Writing a DBQ
Writing a DBQ
Step 1: Answer each question in Part A
Carefully read or view each document of the DBQ question. Use factual information and base your answer to each question on the specific document to which it is related, and be sure to compose each answer using complete sentences.
Step 2: Read through the grading rubric.
A DBQ essay question will always be accompanied by a grading rubric which explains how the essay response will be graded. Pay close attention to this rubric and be sure to meet all of the requirements so that your essay response can earn the maximum number of points.
Grading rubric, cont. Be sure to read through the entire rubric so that you can discover not only what you should do to earn points, but also what you shouldn't do so that points will not be deducted from your response. Once you have an understanding of these criteria, begin writing your essay in Part B.
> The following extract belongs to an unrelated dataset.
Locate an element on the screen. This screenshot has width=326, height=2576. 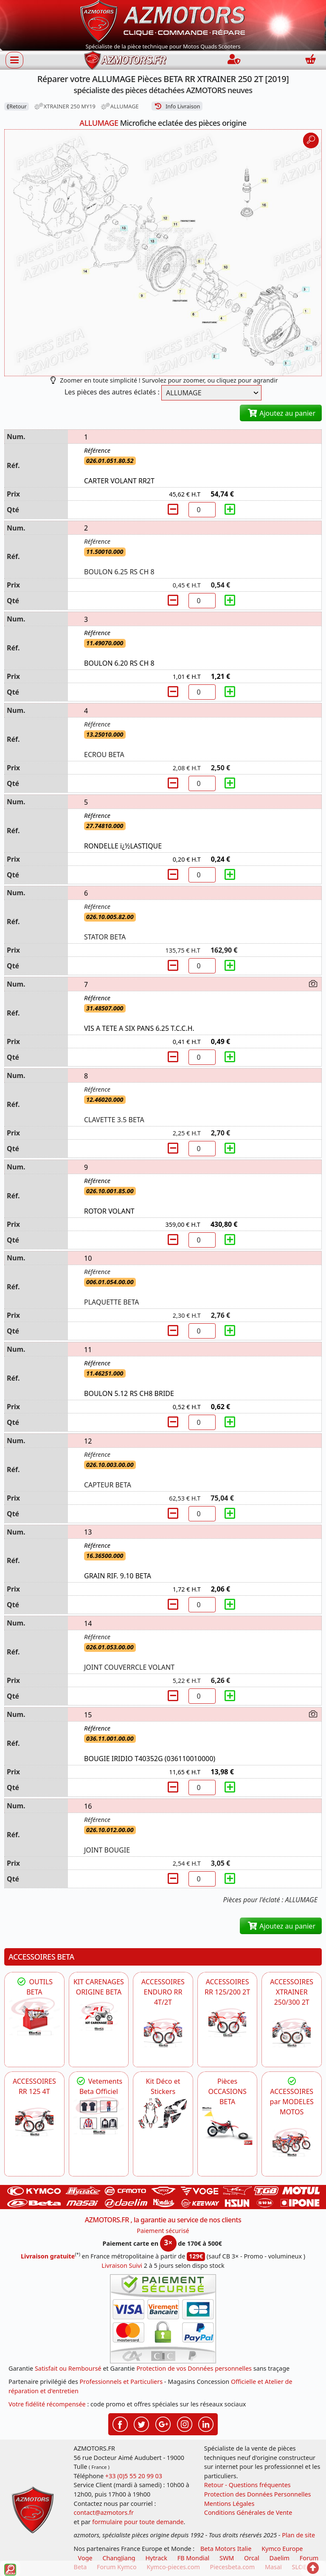 Conditions Générales de Vente is located at coordinates (248, 2512).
Step 3: Compose a thesis statement.
Read the task section in Part B of the DBQ essay question and analyze it in order to figure out what it is asking you to do. Key words used in the task may include:
Thesis, cont. Discuss means "to make observations about something using facts, reasoning, and argument; to present in some detail.“ Describe means "to illustrate something in words or tell about it.“ Show means "to point out; to set forth clearly a position or idea by stating it and giving data to support it."
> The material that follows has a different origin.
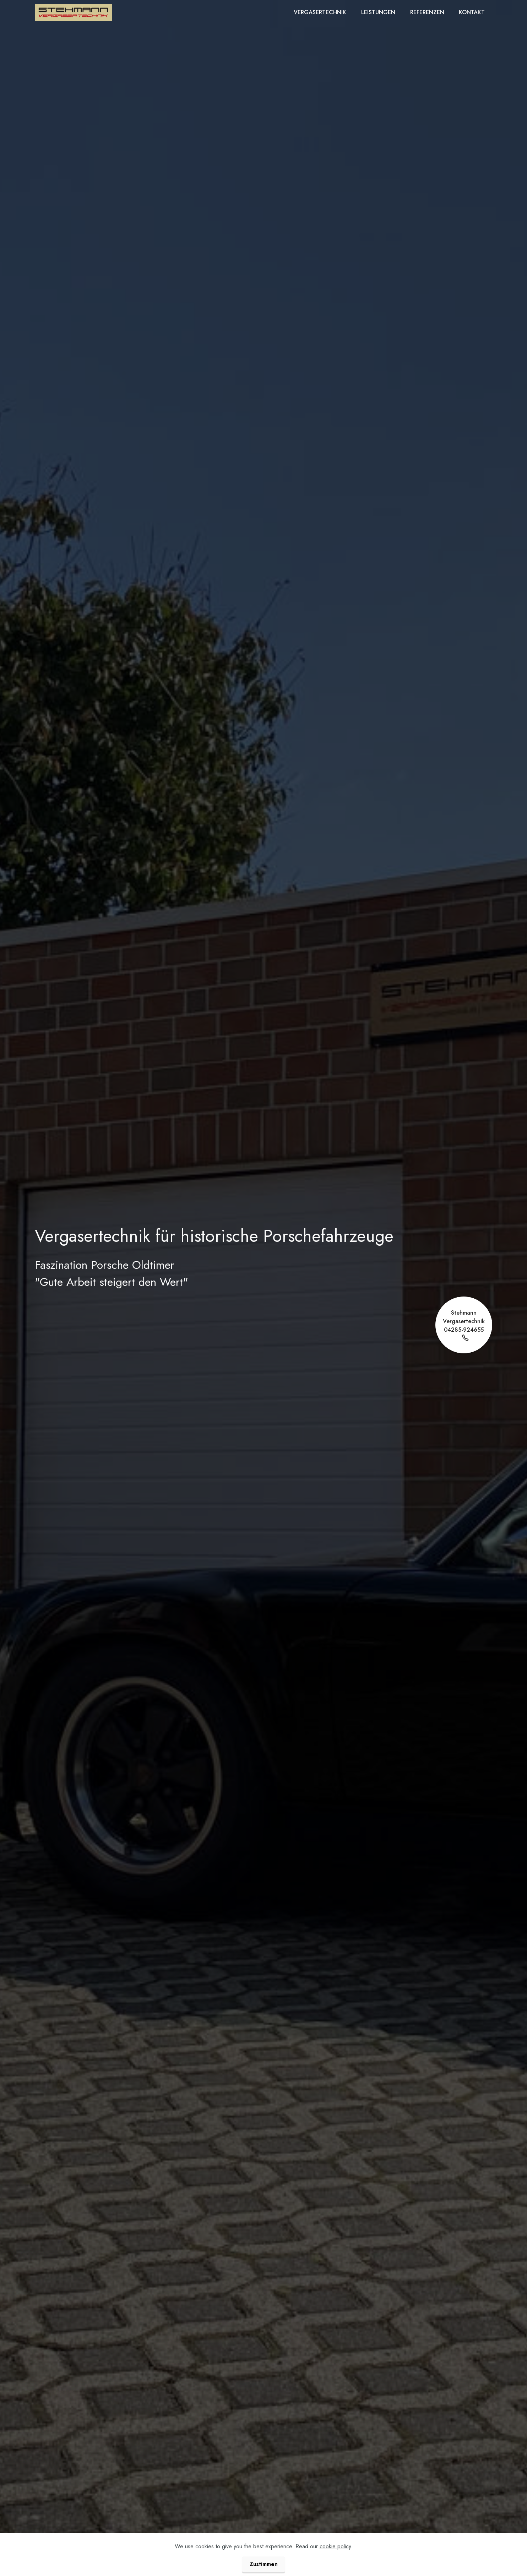 This screenshot has height=2576, width=527. I want to click on cookie policy, so click(335, 2564).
Thesis, cont. Explain means "to make plain or understandable; to give reasons for or causes of; to show the logical development or relationships of" (Global Studies Regents, June, 1997). Once you understand what the task is asking you to write about, compose a thesis statement that addresses these issues.
Step 4: Organize the essay.
Organize the information that you want to use in your essay through the use of an outline. During this pre-writing step, you should brainstorm as many facts as possible that could be used in your essay. Also make sure that you are addressing the task as well as the requirements from the rubric.
Step 5: Write the introduction.
A. Revisit the historical context and determine if you can use part or all of this statement in your introduction. B. Insert your thesis statement from step three. C. If your thesis does not address the body paragraphs that will follow, compose a sentence that briefly introduces each topic.
Step 6: Write the body paragraphs.
Write the first body paragraph. Be sure to include all of the following components: topic sentence, supporting evidence in the body sentences, and a closing sentence. Follow this same format as you write the additional body paragraphs. Compose additional paragraphs if necessary in order to completely answer the essay question.
Writing the body, cont. Be sure to use most of the documents provided in Part A in order to provide evidence which proves your thesis statement, and to meet the criteria in the rubric to earn a full credit for your essay.
Step 7: Write the conclusion.
Summarize the subject of the essay. You can often do this by restating the question in a different way. Explain what you concluded about the essay question. Summarize how the information in the body of your essay proves your point.